Some objects like typedefs and initialized data definitions cannot be
seen twice by the compiler in one compilation.
On some systems, repeating uninitialized declarations
without the \fIextern\fR keyword also causes problems.
Repeated declarations can happen if include files are nested
and will cause the compilation to fail.
.PP
Header files should not be nested.
.\"
.\" Many people disagree strongly with this.
.\" However, if you are to use \fIone\fR style, then this is best.
.\" The #ifndef/#define/.../#endif approach (below) often causes
.\" compilations to go much slower.
.\" A #endinput directive would be nice.
.\"
The prologue for a header file should, therefore, describe what
other headers need to be #included for the header to be functional.

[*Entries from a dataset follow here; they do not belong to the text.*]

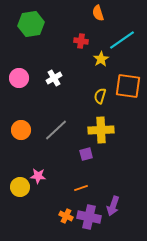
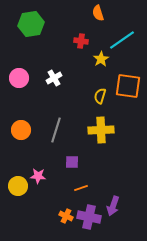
gray line: rotated 30 degrees counterclockwise
purple square: moved 14 px left, 8 px down; rotated 16 degrees clockwise
yellow circle: moved 2 px left, 1 px up
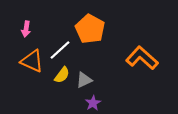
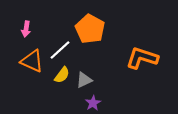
orange L-shape: rotated 24 degrees counterclockwise
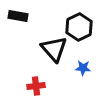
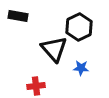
blue star: moved 2 px left
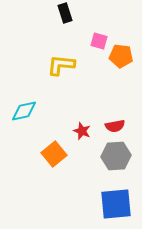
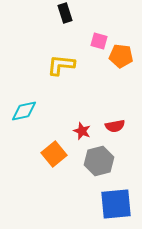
gray hexagon: moved 17 px left, 5 px down; rotated 12 degrees counterclockwise
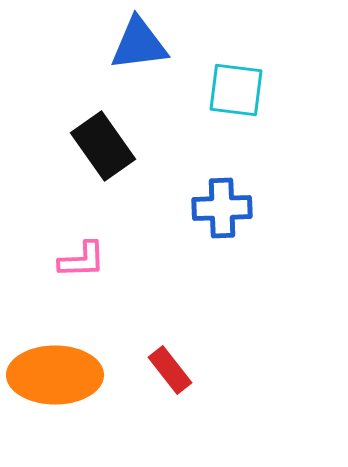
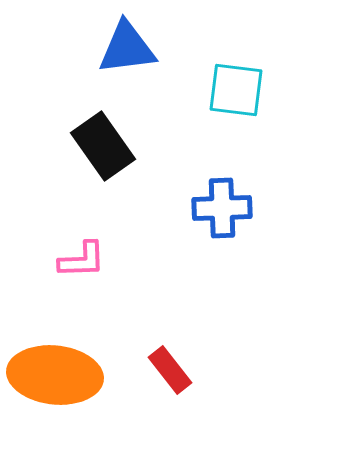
blue triangle: moved 12 px left, 4 px down
orange ellipse: rotated 6 degrees clockwise
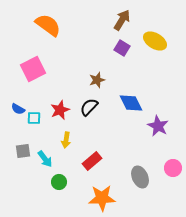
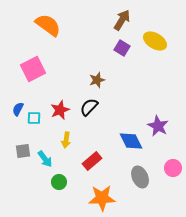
blue diamond: moved 38 px down
blue semicircle: rotated 88 degrees clockwise
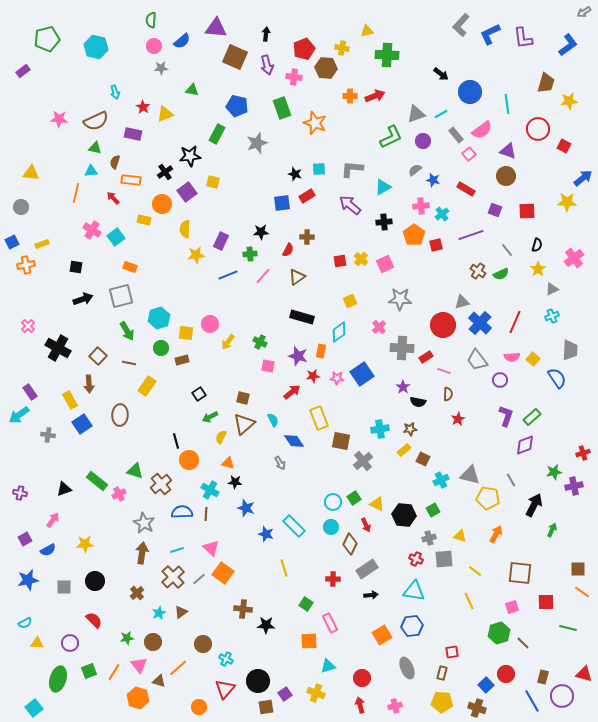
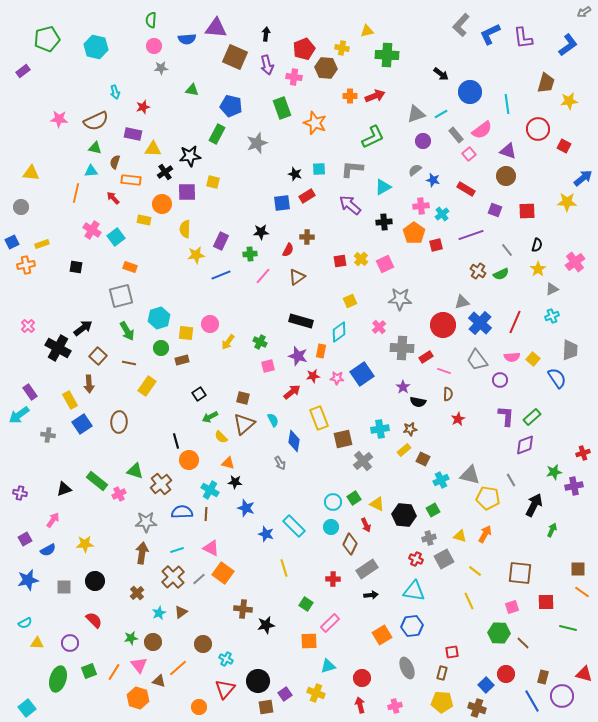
blue semicircle at (182, 41): moved 5 px right, 2 px up; rotated 36 degrees clockwise
blue pentagon at (237, 106): moved 6 px left
red star at (143, 107): rotated 24 degrees clockwise
yellow triangle at (165, 114): moved 12 px left, 35 px down; rotated 24 degrees clockwise
green L-shape at (391, 137): moved 18 px left
purple square at (187, 192): rotated 36 degrees clockwise
orange pentagon at (414, 235): moved 2 px up
pink cross at (574, 258): moved 1 px right, 4 px down
blue line at (228, 275): moved 7 px left
black arrow at (83, 299): moved 29 px down; rotated 18 degrees counterclockwise
black rectangle at (302, 317): moved 1 px left, 4 px down
pink square at (268, 366): rotated 24 degrees counterclockwise
brown ellipse at (120, 415): moved 1 px left, 7 px down
purple L-shape at (506, 416): rotated 15 degrees counterclockwise
yellow semicircle at (221, 437): rotated 72 degrees counterclockwise
blue diamond at (294, 441): rotated 45 degrees clockwise
brown square at (341, 441): moved 2 px right, 2 px up; rotated 24 degrees counterclockwise
gray star at (144, 523): moved 2 px right, 1 px up; rotated 30 degrees counterclockwise
orange arrow at (496, 534): moved 11 px left
pink triangle at (211, 548): rotated 18 degrees counterclockwise
gray square at (444, 559): rotated 24 degrees counterclockwise
pink rectangle at (330, 623): rotated 72 degrees clockwise
black star at (266, 625): rotated 12 degrees counterclockwise
green hexagon at (499, 633): rotated 20 degrees clockwise
green star at (127, 638): moved 4 px right
cyan square at (34, 708): moved 7 px left
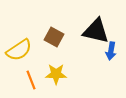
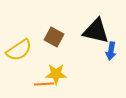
orange line: moved 13 px right, 4 px down; rotated 72 degrees counterclockwise
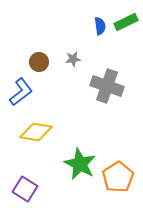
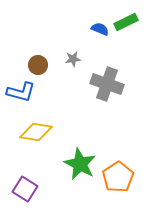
blue semicircle: moved 3 px down; rotated 60 degrees counterclockwise
brown circle: moved 1 px left, 3 px down
gray cross: moved 2 px up
blue L-shape: rotated 52 degrees clockwise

In extreme cases, where a large number of header files are to be
included in several different source files,
it is acceptable to put all common #includes in one include file.
.PP
It is common to put the following into each
.Ec .h
file
to prevent accidental double-inclusion.
.Ex
#ifndef EXAMPLE_H
#define EXAMPLE_H
\&...	\fI/* body of example.h file */\fP
#endif /* EXAMPLE_H */
.Ee
.LP
This double-inclusion mechanism should not be relied upon,
particularly to perform nested includes.
.NH
Comments
.QP
.ad r
``\fIWhen the code and the comments disagree,
both are probably wrong.\fR'' \(em Norm Schreyer
.\" \fIBumper-Sticker Computer Science\fR,
.\" John Bently's \fIProgramming Pearls\fR column,
.\" Communications of the ACM (CACM),
.\" September 1985, Volume 28, Number 9.
.br
.ad b
.PP
The comments should describe \fIwhat\fR is happening,
\fIhow\fR it is being done,
what parameters mean,
which globals are used and which are modified,
and any restrictions or bugs.
Avoid, however, comments that are clear from the code.
Such information rapidly gets out of date.
Comments that disagree with the code are of negative value.
Short comments should be
\fIwhat\fR comments, such as ``compute mean value'',
rather than \fIhow\fR comments such as
``sum of values divided by n''.
C is not assembler;
putting a comment at the top of a 3\-10 line section telling what it
does overall is often more useful than a comment on each line
describing micrologic.
.PP
Comments should justify offensive code.
The justification should be that something bad will happen if
unoffensive code is used.
Just making code faster is not enough to rationalize a hack;
the performance must be \fIshown\fR to be unacceptable
without the hack.
The comment should explain the unacceptable behavior and describe why
the hack is a ``good'' fix.
.PP
Comments that describe data structures, algorithms, etc., should be
in block comment form with the opening
.Ep /*
in column one, a
.Ep *
in column 2 before each line of comment text,
and the closing
.Ep */
in columns 2-3.
An alternative is to have
.Ep **
in column 1-2, and put the closing
.Ep */
also in 1-2.
.Ex L
/*
 *	Here is a block comment.
 *	The comment text should be tabbed or spaced over uniformly.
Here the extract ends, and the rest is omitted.